Avevo sempre sentito dire che il Tour avesse una grande storia, ora ho scoperto che è fatta di un sacco di episodi e di dettagli attraverso cui capisci che sia una corsa anche molto crudele. E’ nata per esserlo, per essere cattiva. E’ un dialogo tra passato e presente che spero di riuscire a portare poi in trasmissione.
Quale dei Tour che hai scoperto ti sarebbe piaciuto raccontare?

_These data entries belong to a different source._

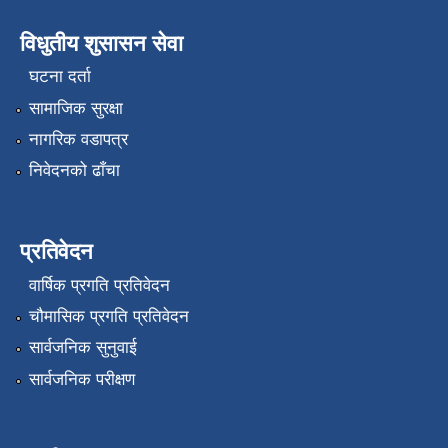
विधुतीय शुसासन सेवा
घटना दर्ता
सामाजिक सुरक्षा
नागरिक वडापत्र
निवेदनको ढाँचा
प्रतिवेदन
वार्षिक प्रगति प्रतिवेदन
चौमासिक प्रगति प्रतिवेदन
सार्वजनिक सुनुवाई
सार्वजनिक परीक्षण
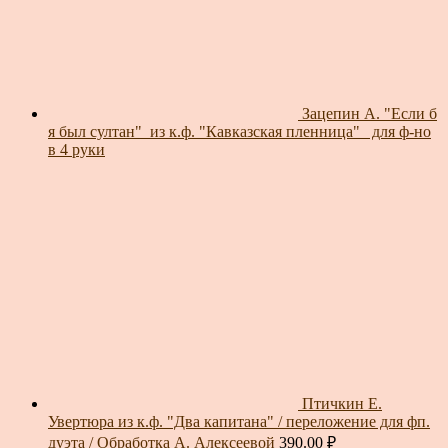
Зацепин А. "Если б
я был султан"_из к.ф. "Кавказская пленница"_ для ф-но
в 4 руки
Птичкин Е.
Увертюра из к.ф. "Два капитана" / переложение для фп.
дуэта / Обработка А. Алексеевой
390.00
₽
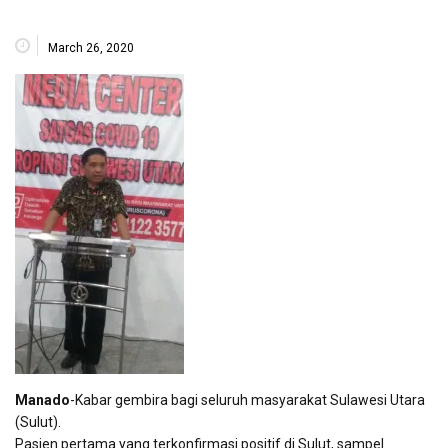
March 26, 2020
Manado
-Kabar gembira bagi seluruh masyarakat Sulawesi Utara
(Sulut).
Pasien pertama yang terkonfirmasi positif di Sulut, sampel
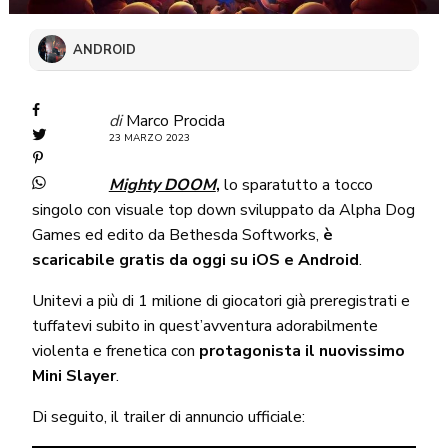
ANDROID
di
Marco Procida
23 MARZO 2023
Mighty DOOM
,
lo sparatutto a tocco
singolo con visuale top down sviluppato da Alpha Dog
Games ed edito da Bethesda Softworks,
è
scaricabile gratis da oggi su iOS e Android
.
Unitevi a più di 1 milione di giocatori già preregistrati e
tuffatevi subito in quest’avventura adorabilmente
violenta e frenetica con
protagonista il nuovissimo
Mini Slayer
.
Di seguito, il trailer di annuncio ufficiale:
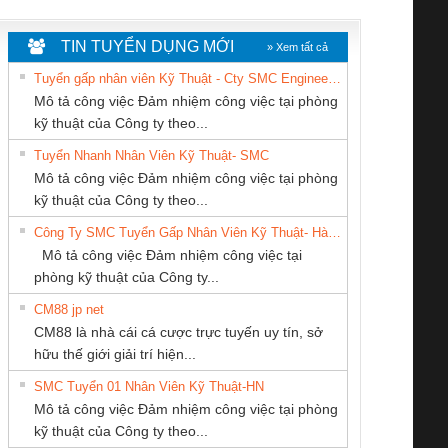
WHITE
TIN TUYỂN DỤNG MỚI
» Xem tất cả
Tuyển gấp nhân viên Kỹ Thuật - Cty SMC Engineering
Mô tả công việc Đảm nhiệm công việc tại phòng
kỹ thuật của Công ty theo...
Tuyển Nhanh Nhân Viên Kỹ Thuật- SMC
CÔNG TY CỔ
CÔNG TY TNHH
CÔNG TY CP TỰ
 Le An Toàn
Bộ giám sát chuỗi
Bộ giám sát dòng
Bộ ng
Mô tả công việc Đảm nhiệm công việc tại phòng
PHẦN TỰ ĐỘNG
THƯƠNG MẠI
ĐỘNG TIẾN
enix Contact
tấm pin
điện chuỗi
ray W
kỹ thuật của Công ty theo...
TIẾN HƯNG
DỊCH VỤ KỸ
HƯNG
6960 – PSR-
TRANSCLINIC 16I+
TRANSCLINIC 16I+
BAS 
Công Ty SMC Tuyển Gấp Nhân Viên Kỹ Thuật- Hà Nội
THUẬT ĐIỆN CƠ
SCP-
1K5 L (2433950000)
(2008130000)
(28
Mô tả công việc Đảm nhiệm công việc tại
GIA HƯNG PHÁT
/FSP/2X1/1X2
phòng kỹ thuật của Công ty...
CM88 jp net
Tan Dong Cang
Công Ty TNHH
Cty TNHH TM QC
CM88 là nhà cái cá cược trực tuyến uy tín, sở
company LTD
Thiết Bị Điện Nam
Ba Miền
iám sát chuỗi
Bộ chỉnh lưu nguồn
Nẹp nhôm chống
Bộ c
hữu thế giới giải trí hiện...
Quốc Thịnh
tấm pin
điện TRANSCLINIC
trơn Đà Nẵng
giám 
SMC Tuyển 01 Nhân Viên Kỹ Thuật-HN
SCLINIC 16I+
BKE 1K5.4
Sola
Mô tả công việc Đảm nhiệm công việc tại phòng
 (2502520000)
(7791400879)2. Giá
TRAN
kỹ thuật của Công ty theo...
1K5.4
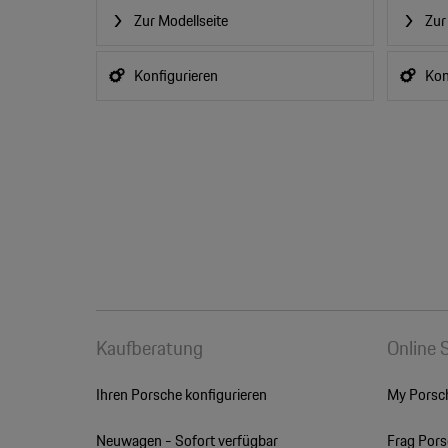
Zur Modellseite
Zur
Konfigurieren
Kon
Kaufberatung
Online 
Ihren Porsche konfigurieren
My Porsc
Neuwagen - Sofort verfügbar
Frag Por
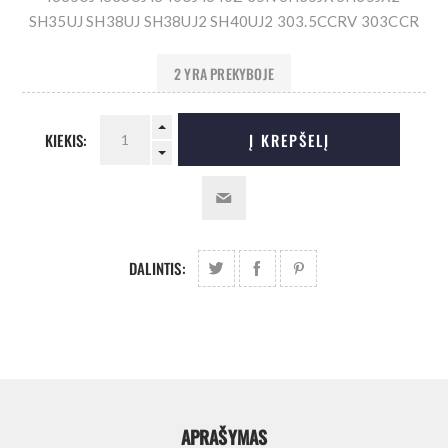
SH35UJ SH38UJ SH38UJ2 SH40UJ2 303.5CCRV 303CCR
2 YRA PREKYBOJE
KIEKIS:
Į KREPŠELĮ
DALINTIS:
APRAŠYMAS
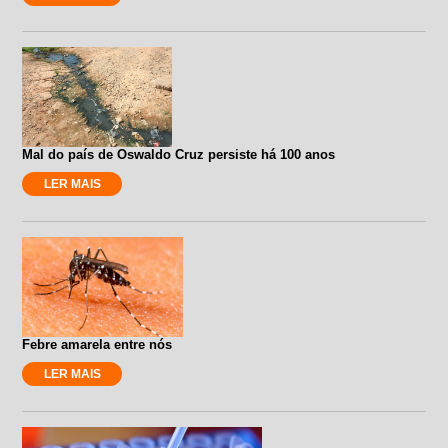
Mal do país de Oswaldo Cruz persiste há 100 anos
LER MAIS
Febre amarela entre nós
LER MAIS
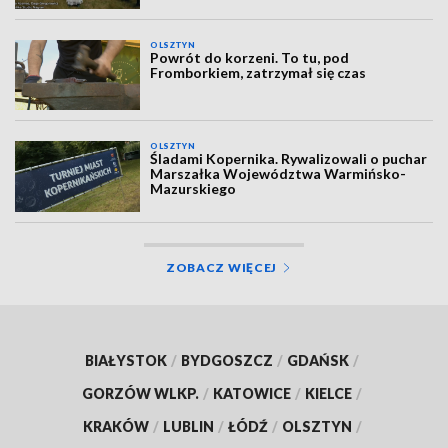
OLSZTYN
Powrót do korzeni. To tu, pod
Fromborkiem, zatrzymał się czas
OLSZTYN
Śladami Kopernika. Rywalizowali o puchar
Marszałka Województwa Warmińsko-
Mazurskiego
ZOBACZ WIĘCEJ
BIAŁYSTOK
/
BYDGOSZCZ
/
GDAŃSK
/
GORZÓW WLKP.
/
KATOWICE
/
KIELCE
/
KRAKÓW
/
LUBLIN
/
ŁÓDŹ
/
OLSZTYN
/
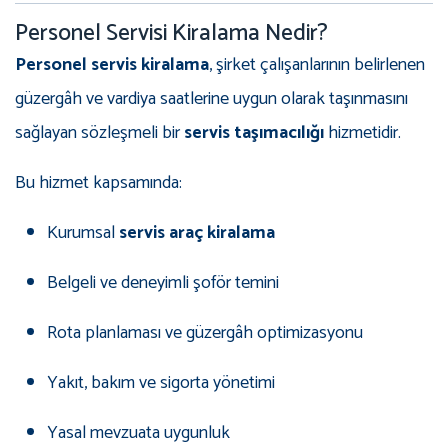
Personel Servisi Kiralama Nedir?
Personel servis kiralama
, şirket çalışanlarının belirlenen
güzergâh ve vardiya saatlerine uygun olarak taşınmasını
sağlayan sözleşmeli bir
servis taşımacılığı
hizmetidir.
Bu hizmet kapsamında:
Kurumsal
servis araç kiralama
Belgeli ve deneyimli şoför temini
Rota planlaması ve güzergâh optimizasyonu
Yakıt, bakım ve sigorta yönetimi
Yasal mevzuata uygunluk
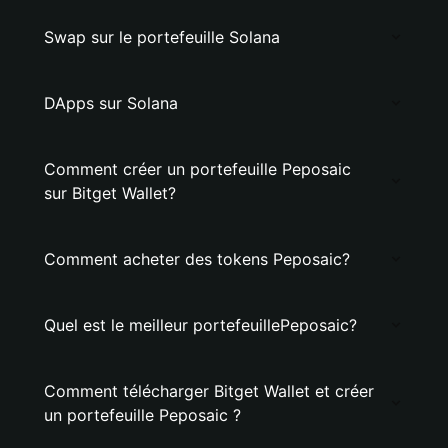
Swap sur le portefeuille Solana
DApps sur Solana
Comment créer un portefeuille Peposaic
sur Bitget Wallet?
Comment acheter des tokens Peposaic?
Quel est le meilleur portefeuillePeposaic?
Comment télécharger Bitget Wallet et créer
un portefeuille Peposaic ?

Se fossi francese, direi uno di quelli con il duello fra Anquetil e Poulidor. Quando hai due personaggi così, è chiaro che vivi il Tour in modo particolare. Quello che fu definito il Tour dei Tour se non sbaglio fu quello del 1964, con Anquetil che vinse per 55 secondi. Non sarebbe male avere due personaggi così, trovare oggi un duello che sia all’altezza di quello o ci si avvicini anche solo un po’. Adesso c’è un gigante e tutti gli altri che cercano di non arrancare e di unirsi contro di lui. Ma chi può dirlo? Magari vivremo una bella sfida anche quest’anno…
Come fa un giornalista, che con la moto è nel gruppo, a raccontare la corsa senza vedere nessuno?
Siamo al cuore del discorso ed è una cosa che ha occupato molti dei miei ragionamenti. Anche se si farà cronaca, l’obiettivo è proprio portare dentro il racconto quello che ho vissuto sulla moto e attraverso tante interviste. Al Tour non abbiamo il supporto degli inviati in gruppo, quindi vorrei portare nella diretta un po’ della strada da cui vengo. Se ci pensate, tutti quelli che mi hanno preceduto, lo stesso Pancani che lo fa ancora, sono passati dalla moto. Ti dà un occhio diverso, più coinvolto. Si può dire davvero che sono un telecronista preso dalla strada.
Prima hai parlato del tuo sogno di bambino…
Io ho cominciato da un sito, Cicloweb. I primissimi passi li ho fatti lì da appassionato di ciclismo. Poi, mano a mano, mi sono avvicinato al giornalismo facendone un mestiere. Mi sono occupato di tante cose diverse che non avevano a che fare con lo sport, fino a quando sono entrato in Rai nel 2016. Quindi è chiaro che il Tour sia la realizzazione di qualcosa di grande e di importante che sognavo da appassionato di sport e di ciclismo. Il percorso è stato tortuoso e particolare come quello di tutti.
Ai cronisti televisivi si rimprovera il fatto di sprecare troppe parole raccontando cose che si vedono già nelle immagini. Si può evitare?
Posso dare due parti della risposta. Una viene proprio da quello che mi ha insegnato la moto, che è fatta per raccontare quello che non si vede. Quell’abitudine è bene non perderla. E poi devo ammettere con grande onestà che avere come guida Alessandra De Stefano e Alessandro Fabretti, che di ciclismo ne hanno visto e raccontato tanto, e avere Francesco Pancani in prima linea, mi aiuterà a non cadere nell’errore.
Cosa c’è nella borsa di Rizzato per il Tour?
Sempre troppe cose. Sicuramente il computer ce l’ho quasi sempre davanti, ma quella è una deformazione. Adesso ho una divisione abbastanza maniacale tra le cose da consultare sul computer e quelle che invece stampo e tengo in un quadernone. Nel computer guardo più l’aspetto statistico in corso d’opera, tengo sempre un occhio sui social media, perché qualche cosa che sfugge all’occhio nei vari schermi c’è e magari viene captata da un appassionato.
Quando si parte?
Il 28 giugno, martedì prossimo. Ormai manca davvero poco.